Truth and falsity properly considered are properties of language, not of images.

Errol Morris in conversation with Lawrence Weschler.

I feel like inspiring political moments these days are just spank-material for aspiring typesetters.

Let me never fall into the vulgar mistake of dreaming that I am persecuted whenever I am contradicted.

Ralph Waldo Emerson. (via). Cf. Victor Hugo:

Let’s not bring flame where light is enough.

And Jay-Z:

It’s hard to beat the entertainment value of people who deliberately misunderstand the world, people dying to be insulted, running around looking for a bullet to get in front of.

Meal entering vehicle window = tacky, suburban, boring, junk food. Meal exiting vehicle window = cool, urban, hip, adventurous.

Striptease has become less interesting since they did away with the costumes. It’s become Newtonian. The movement of bodies through space, period. It can get boring.

Preface otherwise banal life wisdom with “My father once taught me…” (or similar) and it then becomes rich with generational credibility.

I beg you, to have patience with everything unresolved in your heart and to try to love the questions themselves as if they were locked rooms or books written in a very foreign language. Don’t search for the answers, which could not be given to you now, because you would not be able to live them. And the point is to live everything. Live the questions now. Perhaps then, someday far in the future, you will gradually, without even noticing it, live your way into the answer.

Rainer Maria Rilke, Letters to a Young Poet (via malevichsquare) Cf. George Saunders:

If I just stay fully engaged in whatever has presented itself, things will be fine. That is, I try not to think about things like: Next, I begin MY NOVEL!

Forms, styles, structures–whatever word you prefer–should change like skirt lengths. They have to; otherwise we make a rule, a religion of one form; we say, “This form here, this is what reality is like,” and it pleases us to say that (…) because it means we don’t have to read anymore, or think, or feel.

Zadie Smith, in an essay on George Eliot and the Victorians and the evolution of the novel and such.

On the other side of the class and educational divide (…) it’s easy to forget what it’s like not to know.

Zadie Smith, in an essay on E.M. Forster collected in Changing My Mind. The context is whether or not readers pick up on literary/cultural references. It made me think of Ezra Klein.

The novels we know best have an architecture. Not only a door going in and another leading out, but rooms, hallways, stairs, little gardens front and back, trapdoors, hidden passageways, et cetera. It’s a fortunate rereader who knows half a dozen novels this way in their lifetime. I know one, Pnin, having read it half a dozen times. When you enter a beloved novel many times, you can come to feel that you possess it, that nobody else has ever lived there. You try not to notice the party of impatient tourists trooping through the kitchen (Pnin a minor scenic attraction en route to the canyon Lolita), or that shuffling academic army, moving in perfect phalanx, as they stalk a squirrel around the backyard (or a series of squirrels, depending on their methodology). Even the architect’s claim on his creation seems secondary to your wonderful way of living in it.
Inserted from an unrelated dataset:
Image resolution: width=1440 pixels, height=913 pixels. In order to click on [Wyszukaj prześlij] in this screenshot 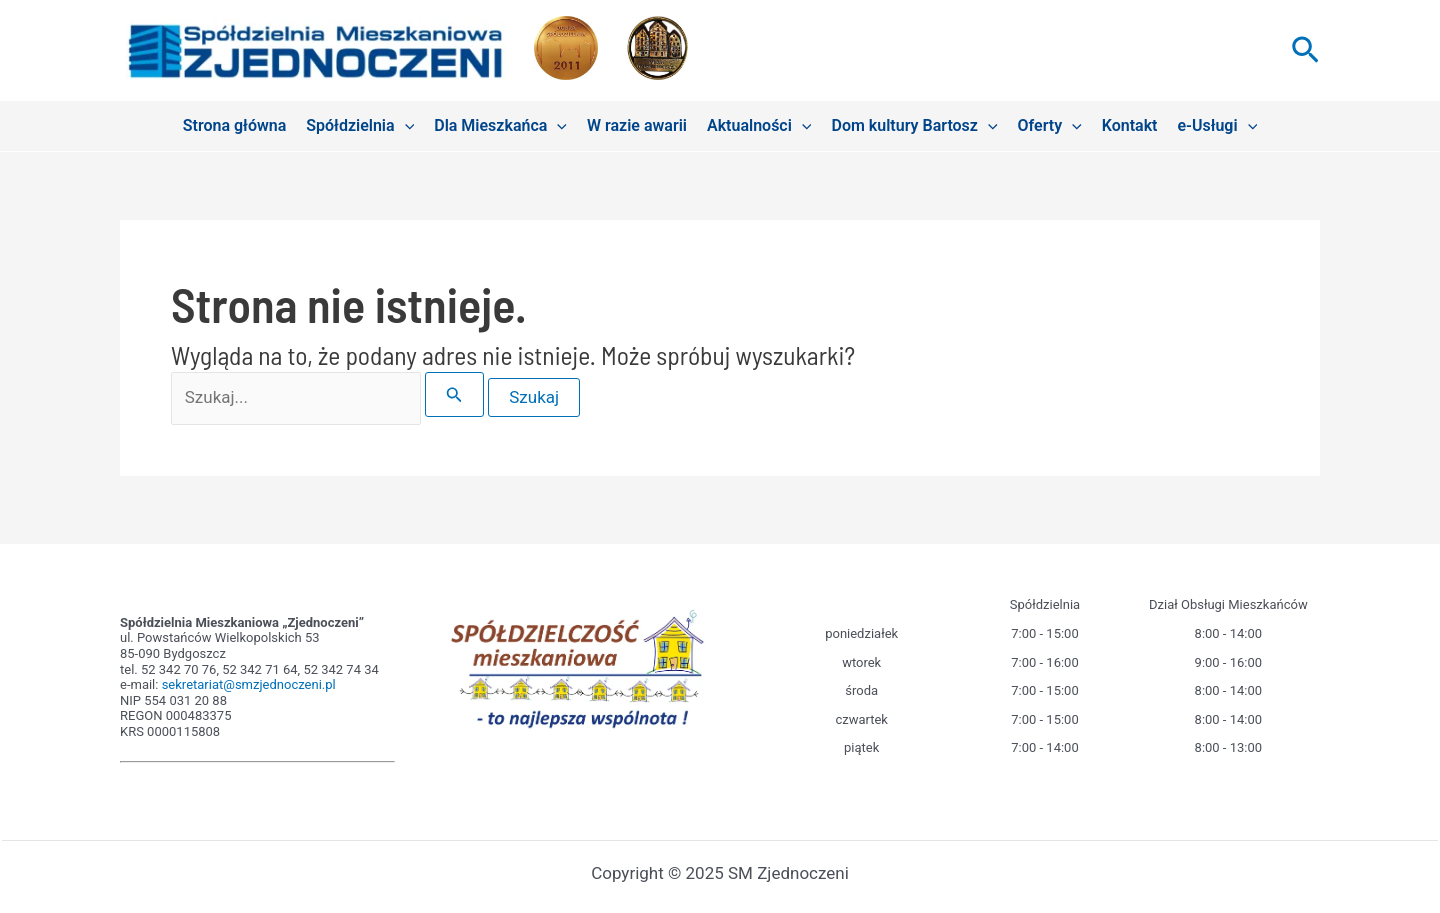, I will do `click(454, 394)`.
Zadie Smith, opening an essay on two opposing philosophies of the reader-writer relationship, pitting Barthes vs. Nabokov. Collected in Changing My Mind, which I recommend. I’ll probably post some more quotes from this book in the near future.

Life is, to some extent, an extended dialogue w/ your future self about how exactly you are going to let yourself down over the coming years

Art thou afeard
To be the same in thine own act and valour
As thou art in desire? Wouldst thou have that
Which thou esteem’st the ornament of life,
And live a coward in thine own esteem,
Letting ‘I dare not’ wait upon ‘I would’?

Lady Macbeth, suggesting you be less of a wimp. Cf. Seneca:

You act like mortals in all that you fear, and like immortals in all that you desire.